§ **WHAT IS REQUIRED**
Once the line with "dewormings necessary in the first year of" is found in the entries below, print it and each following line exactly, stopping after the line with "appointment."; print nothing else.
%%
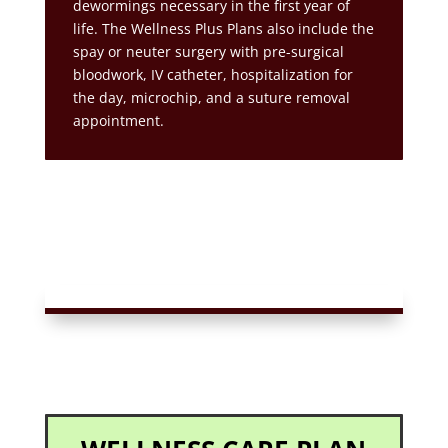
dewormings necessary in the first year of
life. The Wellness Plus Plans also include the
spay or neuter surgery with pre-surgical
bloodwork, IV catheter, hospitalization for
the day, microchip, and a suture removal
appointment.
%%
%%
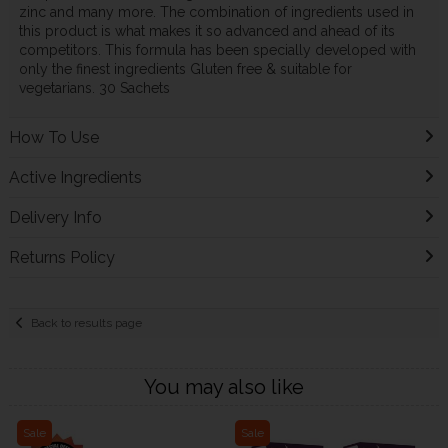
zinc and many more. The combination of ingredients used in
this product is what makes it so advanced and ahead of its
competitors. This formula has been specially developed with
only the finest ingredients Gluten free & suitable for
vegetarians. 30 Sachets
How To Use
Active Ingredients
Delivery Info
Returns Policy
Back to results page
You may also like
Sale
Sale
%%
§ **REPLY**
dewormings necessary in the first year of
life. The Wellness Plus Plans also include the
spay or neuter surgery with pre-surgical
bloodwork, IV catheter, hospitalization for
the day, microchip, and a suture removal
appointment.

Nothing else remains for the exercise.